I agree that fostering self funded plans for small employers, even when they group together as AHPs, is a very bad concept. I’ve dealt with a disproportionate share of inadequately funded and incompetently administered small self funded plans. AHPs were sheep waiting to be sheared by unscrupulous third party administrators, fiduciaries and stop loss insurers. Of course, the real losers in that situation would have been the employees and their family members who would have counted on receiving health benefits only to be left holding the bag. ERISA, standing alone, without the additional help of state insurance regulations and case law, gives consumers who are cheated out of their benefits by unscrupulous plan fiduciaries about as much protection as an umbrella in a hurricane.

So Senator Enzi retooled. A couple of days ago he unveiled the Health Insurance Marketplace Modernization Act of 2006 that contains the Small Business Health Plan (SBHP) initiative. This proposed bill addresses some of the concerns of consumer and insurance groups about the old AHPs.
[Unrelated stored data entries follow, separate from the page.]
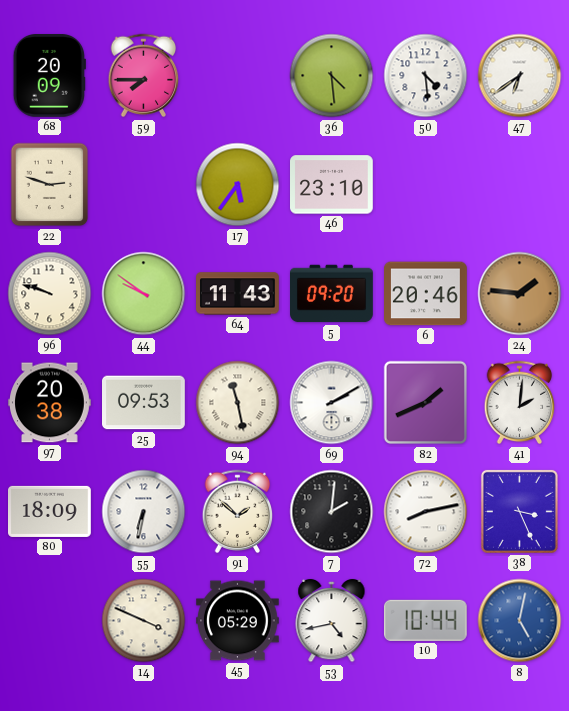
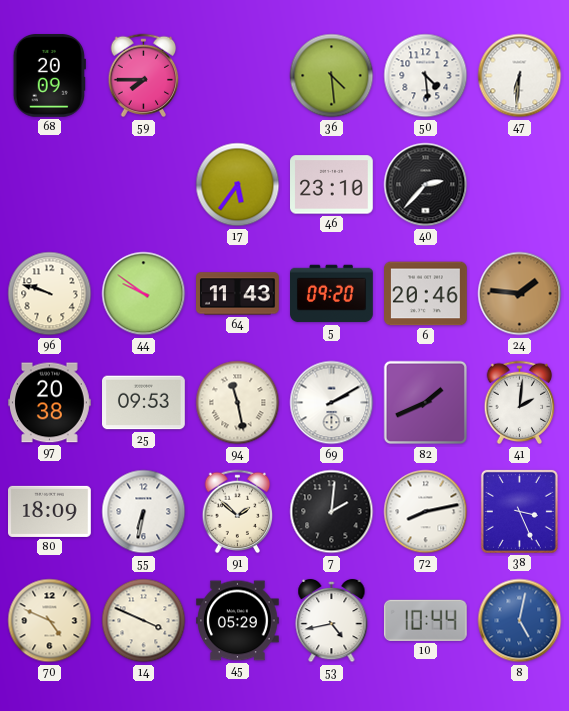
47: 6:39 -> 6:31
22: 2:48 -> none
40: none -> 2:37
70: none -> 4:49
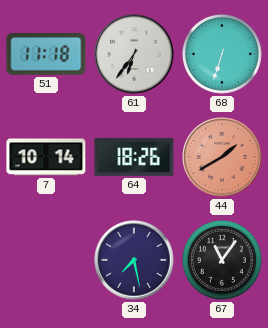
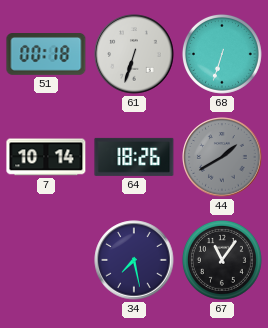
51: 11:18 -> 00:18
61: 6:36 -> 6:33
44 dial: salmon -> grey
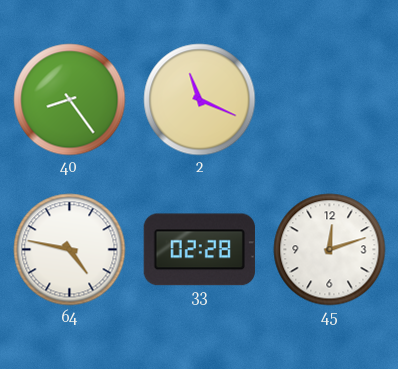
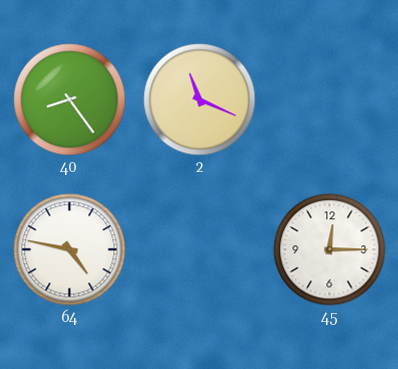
33: 02:28 -> none
45: 12:12 -> 12:15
It requires that small businesses who form health benefit plans under the bill do so only by purchasing group coverage through licensed insurers, thus subjecting the SBHP to state insurance regulation. To provide cost savings, it allows SBHPs to slide around some of the mandated benefits that various states require of insurers and that, to some degree, increase the expense of health insurance. It requires insurers of SBHPs to accept all applicants regardless of health history and caps the amount the insurers can write up the premiums to levels set by the National Association of Insurance Commissioners, 25% above the base rate for the initial year and 15% per year after that. Finally, it establishes a "harmonization" board that will work to create greater uniformity among the various state’s rate structures and form filing procedures.

It’s an interesting concept and what little information I have about it is that Senator Enzi has worked to accommodate the primary interests of the parties that have been at odds in past years. Will it get through Congress? Time will tell. I’ll post updates as they become available.